[Page layout parsing data]

-- Opening Marker --

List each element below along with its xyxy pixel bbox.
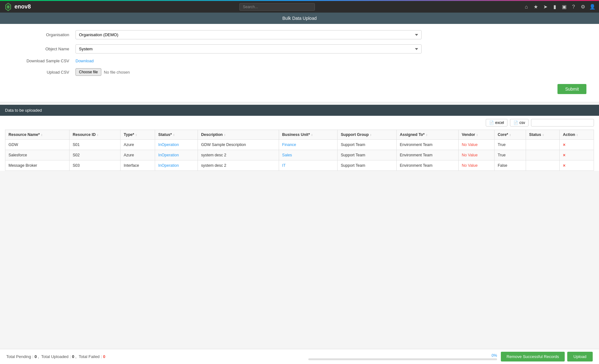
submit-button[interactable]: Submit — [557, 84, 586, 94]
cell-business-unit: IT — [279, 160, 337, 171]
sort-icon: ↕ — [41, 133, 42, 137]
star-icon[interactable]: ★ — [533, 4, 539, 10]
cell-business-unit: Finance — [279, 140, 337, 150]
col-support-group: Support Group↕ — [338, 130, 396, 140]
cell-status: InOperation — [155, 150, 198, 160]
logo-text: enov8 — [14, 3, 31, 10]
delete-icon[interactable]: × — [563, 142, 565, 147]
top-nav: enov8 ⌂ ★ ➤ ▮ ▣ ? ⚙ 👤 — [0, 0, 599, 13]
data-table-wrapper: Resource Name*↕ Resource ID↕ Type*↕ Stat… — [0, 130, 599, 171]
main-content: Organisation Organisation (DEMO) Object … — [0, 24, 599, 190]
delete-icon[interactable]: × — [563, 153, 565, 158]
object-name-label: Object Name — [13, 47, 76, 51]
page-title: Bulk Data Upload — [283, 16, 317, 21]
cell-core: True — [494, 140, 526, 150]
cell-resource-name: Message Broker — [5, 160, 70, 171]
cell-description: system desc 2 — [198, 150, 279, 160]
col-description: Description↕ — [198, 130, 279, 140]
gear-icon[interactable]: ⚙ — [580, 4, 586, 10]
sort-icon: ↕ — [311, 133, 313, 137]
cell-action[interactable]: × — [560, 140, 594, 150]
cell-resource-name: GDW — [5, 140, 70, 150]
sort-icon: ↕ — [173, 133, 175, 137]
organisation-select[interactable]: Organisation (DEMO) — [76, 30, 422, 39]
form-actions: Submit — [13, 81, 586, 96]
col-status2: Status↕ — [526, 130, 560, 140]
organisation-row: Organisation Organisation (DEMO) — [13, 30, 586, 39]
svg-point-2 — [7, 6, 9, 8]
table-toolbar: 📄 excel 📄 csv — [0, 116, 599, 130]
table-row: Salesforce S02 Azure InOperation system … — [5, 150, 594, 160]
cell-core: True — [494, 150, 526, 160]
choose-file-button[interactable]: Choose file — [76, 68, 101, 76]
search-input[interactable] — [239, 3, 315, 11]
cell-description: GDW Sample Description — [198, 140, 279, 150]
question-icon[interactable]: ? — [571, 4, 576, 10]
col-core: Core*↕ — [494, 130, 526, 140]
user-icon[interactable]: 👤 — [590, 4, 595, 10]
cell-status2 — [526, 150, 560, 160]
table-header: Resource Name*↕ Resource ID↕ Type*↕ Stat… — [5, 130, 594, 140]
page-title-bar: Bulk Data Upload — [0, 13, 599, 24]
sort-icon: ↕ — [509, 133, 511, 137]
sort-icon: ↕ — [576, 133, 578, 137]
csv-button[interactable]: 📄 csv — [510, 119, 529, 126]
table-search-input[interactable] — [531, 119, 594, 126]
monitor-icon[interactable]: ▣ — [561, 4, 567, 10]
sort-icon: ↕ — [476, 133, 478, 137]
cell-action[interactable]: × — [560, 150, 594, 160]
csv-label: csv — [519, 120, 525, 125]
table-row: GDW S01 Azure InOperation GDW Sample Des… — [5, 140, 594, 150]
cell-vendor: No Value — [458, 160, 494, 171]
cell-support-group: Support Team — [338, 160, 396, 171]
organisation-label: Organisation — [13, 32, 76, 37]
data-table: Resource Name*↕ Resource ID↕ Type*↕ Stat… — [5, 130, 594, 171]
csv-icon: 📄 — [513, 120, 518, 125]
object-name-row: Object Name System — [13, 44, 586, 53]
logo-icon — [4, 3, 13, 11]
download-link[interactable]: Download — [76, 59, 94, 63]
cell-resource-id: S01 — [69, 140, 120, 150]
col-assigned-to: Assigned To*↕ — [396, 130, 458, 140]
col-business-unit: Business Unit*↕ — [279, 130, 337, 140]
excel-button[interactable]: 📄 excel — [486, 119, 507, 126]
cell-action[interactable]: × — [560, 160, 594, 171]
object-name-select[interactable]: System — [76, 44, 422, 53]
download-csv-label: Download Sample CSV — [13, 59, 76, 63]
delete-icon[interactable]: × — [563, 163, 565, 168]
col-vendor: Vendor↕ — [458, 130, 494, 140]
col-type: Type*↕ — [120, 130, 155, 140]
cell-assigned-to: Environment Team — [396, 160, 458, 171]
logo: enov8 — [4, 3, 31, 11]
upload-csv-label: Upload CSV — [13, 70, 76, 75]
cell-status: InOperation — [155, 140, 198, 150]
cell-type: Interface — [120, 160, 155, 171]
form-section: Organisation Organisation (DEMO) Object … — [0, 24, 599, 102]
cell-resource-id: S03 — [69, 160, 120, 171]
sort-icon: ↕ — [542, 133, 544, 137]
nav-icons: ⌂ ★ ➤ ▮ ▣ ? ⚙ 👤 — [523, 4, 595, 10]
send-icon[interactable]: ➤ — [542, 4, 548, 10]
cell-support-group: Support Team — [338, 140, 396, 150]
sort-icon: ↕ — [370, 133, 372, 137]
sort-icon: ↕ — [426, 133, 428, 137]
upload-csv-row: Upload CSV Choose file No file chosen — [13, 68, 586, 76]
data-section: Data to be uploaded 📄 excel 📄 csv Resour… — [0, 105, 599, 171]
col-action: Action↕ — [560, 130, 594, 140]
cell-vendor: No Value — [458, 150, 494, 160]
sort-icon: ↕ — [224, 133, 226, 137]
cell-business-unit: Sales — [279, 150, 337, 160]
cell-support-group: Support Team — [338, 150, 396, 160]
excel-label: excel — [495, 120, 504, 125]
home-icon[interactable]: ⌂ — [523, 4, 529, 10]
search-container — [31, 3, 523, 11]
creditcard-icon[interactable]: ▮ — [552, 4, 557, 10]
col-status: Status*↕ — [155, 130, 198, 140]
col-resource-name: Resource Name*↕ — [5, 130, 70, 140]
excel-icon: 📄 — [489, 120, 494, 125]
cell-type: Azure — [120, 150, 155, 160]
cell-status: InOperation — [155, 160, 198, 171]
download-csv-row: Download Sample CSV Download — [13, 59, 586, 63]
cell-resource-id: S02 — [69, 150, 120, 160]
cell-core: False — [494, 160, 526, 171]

-- Closing Marker --
-- Opening Marker --

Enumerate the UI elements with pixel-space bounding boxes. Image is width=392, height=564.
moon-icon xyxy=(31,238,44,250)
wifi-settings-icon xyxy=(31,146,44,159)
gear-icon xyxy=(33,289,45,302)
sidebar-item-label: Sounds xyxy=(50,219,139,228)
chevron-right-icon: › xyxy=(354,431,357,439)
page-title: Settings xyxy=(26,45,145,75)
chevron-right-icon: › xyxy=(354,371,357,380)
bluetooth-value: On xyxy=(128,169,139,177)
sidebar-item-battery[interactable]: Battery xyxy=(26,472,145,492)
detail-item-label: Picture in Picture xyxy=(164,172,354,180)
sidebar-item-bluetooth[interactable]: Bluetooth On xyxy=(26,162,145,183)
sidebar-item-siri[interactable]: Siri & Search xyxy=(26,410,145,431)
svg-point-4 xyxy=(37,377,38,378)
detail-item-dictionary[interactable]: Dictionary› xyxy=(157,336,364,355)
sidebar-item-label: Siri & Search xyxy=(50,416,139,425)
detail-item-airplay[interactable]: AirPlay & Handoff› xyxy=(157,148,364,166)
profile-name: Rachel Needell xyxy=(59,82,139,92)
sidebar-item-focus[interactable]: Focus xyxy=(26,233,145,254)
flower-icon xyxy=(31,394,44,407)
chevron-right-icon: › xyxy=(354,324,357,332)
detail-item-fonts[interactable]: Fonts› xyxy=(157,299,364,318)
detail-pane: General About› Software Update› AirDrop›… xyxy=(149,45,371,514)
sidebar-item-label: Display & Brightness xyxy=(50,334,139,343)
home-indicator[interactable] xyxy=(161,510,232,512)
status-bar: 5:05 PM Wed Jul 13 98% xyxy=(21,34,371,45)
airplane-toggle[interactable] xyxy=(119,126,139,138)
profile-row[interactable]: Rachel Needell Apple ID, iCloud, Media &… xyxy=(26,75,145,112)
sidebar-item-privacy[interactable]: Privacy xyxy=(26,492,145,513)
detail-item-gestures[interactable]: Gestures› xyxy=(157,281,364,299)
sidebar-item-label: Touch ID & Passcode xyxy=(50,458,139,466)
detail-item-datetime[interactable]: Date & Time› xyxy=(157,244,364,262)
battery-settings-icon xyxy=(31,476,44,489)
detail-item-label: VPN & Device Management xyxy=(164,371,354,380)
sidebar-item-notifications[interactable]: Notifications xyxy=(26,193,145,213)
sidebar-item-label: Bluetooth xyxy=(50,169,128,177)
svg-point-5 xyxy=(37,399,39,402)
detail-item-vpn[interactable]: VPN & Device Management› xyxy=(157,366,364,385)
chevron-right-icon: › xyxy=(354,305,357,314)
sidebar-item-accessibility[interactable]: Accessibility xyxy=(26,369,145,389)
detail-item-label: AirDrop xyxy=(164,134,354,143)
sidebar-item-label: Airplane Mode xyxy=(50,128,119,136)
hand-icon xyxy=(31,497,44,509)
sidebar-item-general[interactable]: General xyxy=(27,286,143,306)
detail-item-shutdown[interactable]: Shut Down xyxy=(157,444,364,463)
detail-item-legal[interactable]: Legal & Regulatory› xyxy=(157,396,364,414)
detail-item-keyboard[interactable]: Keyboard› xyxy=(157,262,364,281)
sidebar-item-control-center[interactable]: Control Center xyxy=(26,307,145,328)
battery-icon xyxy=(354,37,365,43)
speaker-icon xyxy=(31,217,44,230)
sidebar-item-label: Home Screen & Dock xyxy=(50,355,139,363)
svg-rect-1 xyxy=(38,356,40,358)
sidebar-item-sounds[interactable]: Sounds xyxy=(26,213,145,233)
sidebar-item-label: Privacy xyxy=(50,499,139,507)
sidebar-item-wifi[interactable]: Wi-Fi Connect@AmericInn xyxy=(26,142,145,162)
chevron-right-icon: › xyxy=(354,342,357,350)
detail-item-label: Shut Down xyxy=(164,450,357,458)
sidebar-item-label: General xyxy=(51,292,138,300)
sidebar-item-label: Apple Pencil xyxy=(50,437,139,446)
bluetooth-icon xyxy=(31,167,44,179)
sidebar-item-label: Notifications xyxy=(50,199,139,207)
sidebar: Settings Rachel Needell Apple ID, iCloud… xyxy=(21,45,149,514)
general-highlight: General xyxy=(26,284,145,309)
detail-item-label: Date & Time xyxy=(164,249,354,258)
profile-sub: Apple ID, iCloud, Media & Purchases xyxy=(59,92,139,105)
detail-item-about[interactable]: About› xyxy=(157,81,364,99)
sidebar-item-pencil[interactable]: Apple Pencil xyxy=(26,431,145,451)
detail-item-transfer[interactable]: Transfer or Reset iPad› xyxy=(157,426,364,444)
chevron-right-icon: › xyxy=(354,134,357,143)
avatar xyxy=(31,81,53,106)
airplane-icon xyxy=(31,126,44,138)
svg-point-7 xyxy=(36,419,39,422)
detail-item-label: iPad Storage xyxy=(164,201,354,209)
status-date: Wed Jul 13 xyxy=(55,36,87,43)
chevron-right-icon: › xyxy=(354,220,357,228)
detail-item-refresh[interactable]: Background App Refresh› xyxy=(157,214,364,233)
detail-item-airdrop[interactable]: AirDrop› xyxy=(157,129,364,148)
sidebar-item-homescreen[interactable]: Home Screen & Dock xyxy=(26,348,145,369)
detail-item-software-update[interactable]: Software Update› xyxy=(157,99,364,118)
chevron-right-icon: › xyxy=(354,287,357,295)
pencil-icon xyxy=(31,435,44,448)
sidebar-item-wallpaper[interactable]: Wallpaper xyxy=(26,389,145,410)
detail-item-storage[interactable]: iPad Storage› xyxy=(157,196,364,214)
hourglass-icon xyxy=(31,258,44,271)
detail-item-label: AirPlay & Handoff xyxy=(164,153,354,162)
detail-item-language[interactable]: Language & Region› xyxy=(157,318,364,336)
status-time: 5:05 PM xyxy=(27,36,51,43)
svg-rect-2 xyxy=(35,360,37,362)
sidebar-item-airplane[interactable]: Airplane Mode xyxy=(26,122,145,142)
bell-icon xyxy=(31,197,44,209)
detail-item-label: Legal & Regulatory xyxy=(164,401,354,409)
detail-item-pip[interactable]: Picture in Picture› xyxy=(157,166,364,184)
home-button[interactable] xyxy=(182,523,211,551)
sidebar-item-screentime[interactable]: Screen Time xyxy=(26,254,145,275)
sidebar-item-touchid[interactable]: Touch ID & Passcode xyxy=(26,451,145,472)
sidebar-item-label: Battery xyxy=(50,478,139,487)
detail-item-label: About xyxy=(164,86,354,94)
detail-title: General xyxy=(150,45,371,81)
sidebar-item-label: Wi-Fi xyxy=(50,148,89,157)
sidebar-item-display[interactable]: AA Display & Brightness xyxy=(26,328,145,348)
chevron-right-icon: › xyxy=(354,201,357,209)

-- Closing Marker --
-- Opening Marker --

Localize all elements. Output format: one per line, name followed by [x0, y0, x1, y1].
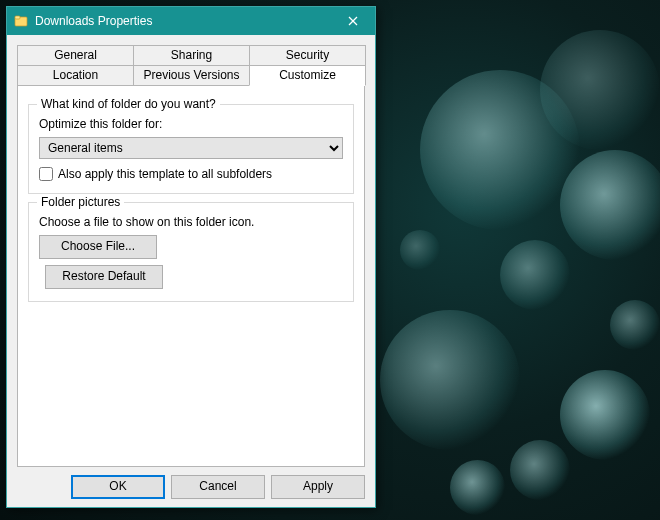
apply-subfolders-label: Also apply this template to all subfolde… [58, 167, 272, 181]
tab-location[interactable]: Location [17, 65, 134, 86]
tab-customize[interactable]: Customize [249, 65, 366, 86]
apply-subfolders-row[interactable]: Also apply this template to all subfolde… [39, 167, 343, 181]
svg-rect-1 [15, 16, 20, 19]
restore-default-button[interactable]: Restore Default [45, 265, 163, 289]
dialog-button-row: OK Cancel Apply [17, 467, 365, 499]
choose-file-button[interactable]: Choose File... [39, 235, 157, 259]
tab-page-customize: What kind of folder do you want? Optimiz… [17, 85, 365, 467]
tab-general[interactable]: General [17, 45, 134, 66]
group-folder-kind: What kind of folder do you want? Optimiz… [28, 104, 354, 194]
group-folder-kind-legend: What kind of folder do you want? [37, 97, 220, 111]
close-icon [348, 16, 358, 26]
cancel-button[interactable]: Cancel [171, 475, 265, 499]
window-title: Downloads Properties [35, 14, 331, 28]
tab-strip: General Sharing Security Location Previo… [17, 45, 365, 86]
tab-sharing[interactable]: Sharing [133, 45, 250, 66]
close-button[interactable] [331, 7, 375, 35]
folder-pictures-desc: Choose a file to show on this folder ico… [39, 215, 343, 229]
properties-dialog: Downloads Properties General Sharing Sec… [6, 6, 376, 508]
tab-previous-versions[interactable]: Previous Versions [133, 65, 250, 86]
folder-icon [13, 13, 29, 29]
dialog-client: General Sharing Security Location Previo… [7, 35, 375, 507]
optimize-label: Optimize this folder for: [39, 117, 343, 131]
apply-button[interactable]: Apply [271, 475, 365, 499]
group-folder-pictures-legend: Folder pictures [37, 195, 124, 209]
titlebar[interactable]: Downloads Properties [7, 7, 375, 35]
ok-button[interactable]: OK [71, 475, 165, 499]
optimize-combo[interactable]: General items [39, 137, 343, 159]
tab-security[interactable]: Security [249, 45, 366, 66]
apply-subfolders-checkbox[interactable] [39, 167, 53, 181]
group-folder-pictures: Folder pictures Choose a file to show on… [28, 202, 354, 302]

-- Closing Marker --

- **PROBLEM DETAILS**
What is the count of lines in the data above containing the string "Submit"? Write the number and nothing else.

- **ANSWER FOR THIS EXERCISE**
2